The Forgery of Venus is New York Times best-selling author Michael Gruber’s latest opus and it is a humdinger. Intelligent, exciting and scholarly without being pedantic, this novel examines the fine and often blurry line between true genius and true madness.
This is the story of Charles “Chaz” Wilmot, a modern painter of some talent who may or may not also be Diego Velazquez, the famous painter and portraitist who died in 1660. Rather than truly explore his art, Wilmot makes his living doing commercial art; he has a gift for copying and can reproduce nearly any of the Old Masters that his commercial clients might request. When an old college friend lets him know about a drug trial that studies the effect of an experimental drug on creativity, Wilmot signs up. The effects are instantaneous and amazing: not only does he manage to tap into skill and imagination long-dormant, he also starts to hallucinate that he is Velazquez, re-living the painter’s private life in details that could not be known by modern folk.
Things get complicated quickly. Wilmot’s hallucinations come more frequently and at one point he loses track of three full months of his life, coming back to what he used to refer to as “reality” with no recollection of what he’d been doing – except for a painting he thought he did in the 1600s but which is resting on the easel before him. He is approached by a sinister and possibly connected figure, Werner Krebs, who appreciates Wilmot’s redoubtable skill and uncanny knowledge of Don Diego’s life: Krebs wants Wilmot to forge a lost painting so that he can sell it as a true Velazquez. Before long, Wilmot has created masterpieces that turn out to be indistinguishable from their purported origins – paintings that would be masterpieces even if it was ever learned that he painted them and not Velazquez or Tiepolo. But Wilmot has lost his family, lost his mind, and lost his hold on who and when he’s supposed to be.

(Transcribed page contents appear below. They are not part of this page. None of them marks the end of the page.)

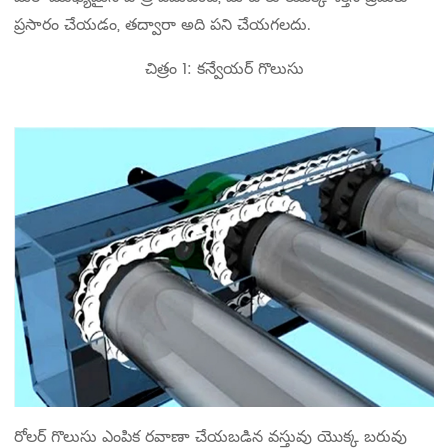
ప్రసారం చేయడం, తద్వారా అది పని చేయగలదు.
చిత్రం 1: కన్వేయర్ గొలుసు
రోలర్ గొలుసు ఎంపిక రవాణా చేయబడిన వస్తువు యొక్క బరువు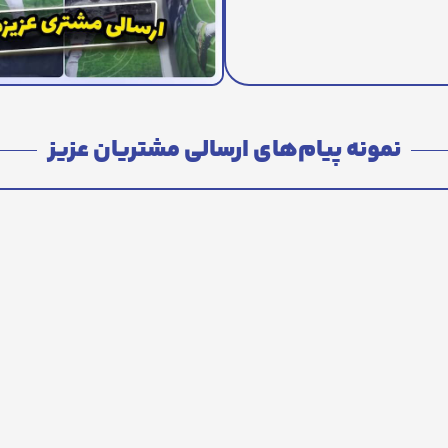
نمونه پیام‌های ارسالی مشتریان عزیز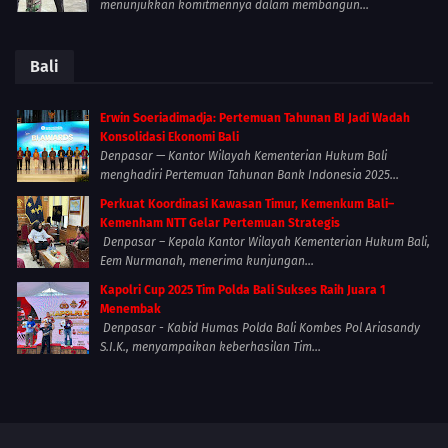
menunjukkan komitmennya dalam membangun...
Bali
Erwin Soeriadimadja: Pertemuan Tahunan BI Jadi Wadah
Konsolidasi Ekonomi Bali
Denpasar — Kantor Wilayah Kementerian Hukum Bali
menghadiri Pertemuan Tahunan Bank Indonesia 2025...
Perkuat Koordinasi Kawasan Timur, Kemenkum Bali–
Kemenham NTT Gelar Pertemuan Strategis
Denpasar – Kepala Kantor Wilayah Kementerian Hukum Bali,
Eem Nurmanah, menerima kunjungan...
Kapolri Cup 2025 Tim Polda Bali Sukses Raih Juara 1
Menembak
Denpasar - Kabid Humas Polda Bali Kombes Pol Ariasandy
S.I.K., menyampaikan keberhasilan Tim...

In addition to being exciting and paranoiac, The Forgery of Venus is smart, providing nearly an art history elective’s worth of insight into Velazquez and his contemporaries. While knowledge of art history is not at all necessary to enjoy the story, it would certainly add to the experience; I ended up marking a number of pages so that I could later go online and see the art the characters were discussing. The reader is also treated to a seminar on how to forge an Old Master, reminiscent of What’s Bred in the Bone by the under-appreciated Robertson Davies. Gruber is not as witty as Davies but still entertains while educating – an accomplishment not easily attained.
I enjoyed The Forgery of Venus immensely. It starts a little slowly, in a possibly unnecessary story-within-a-story framework, before launching headlong into the first person narration by Chaz Wilmot that makes up the bulk of the novel – great, strange stuff. I’d never read anything by Gruber before but after this introduction I will make it a point to track down his earlier novels.